▸ **PROBLEM STATEMENT**: All of the data below should be printed again word for word, pictures excluded.

====== EXTRACTED RECORDS

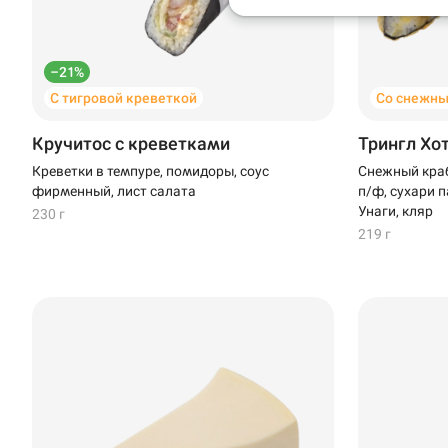
Анапа
Иглино
–21%
С тигровой креветкой
Со снежны
Ижевск
Кручитос с креветками
Трингл Хо
Крымск
Креветки в темпуре, помидоры, соус
Снежный краб
фирменный, лист салата
п/ф, сухари п
Кудрово
Унаги, кляр
230 г
219 г
Нагаево
Новороссийск
Новый Уренгой
Пермь
Салават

============

▸ **ANSWER TO THIS EXERCISE**:
Анапа
Иглино
–21%
С тигровой креветкой
Со снежны
Ижевск
Кручитос с креветками
Трингл Хо
Крымск
Креветки в темпуре, помидоры, соус
Снежный краб
фирменный, лист салата
п/ф, сухари п
Кудрово
Унаги, кляр
230 г
219 г
Нагаево
Новороссийск
Новый Уренгой
Пермь
Салават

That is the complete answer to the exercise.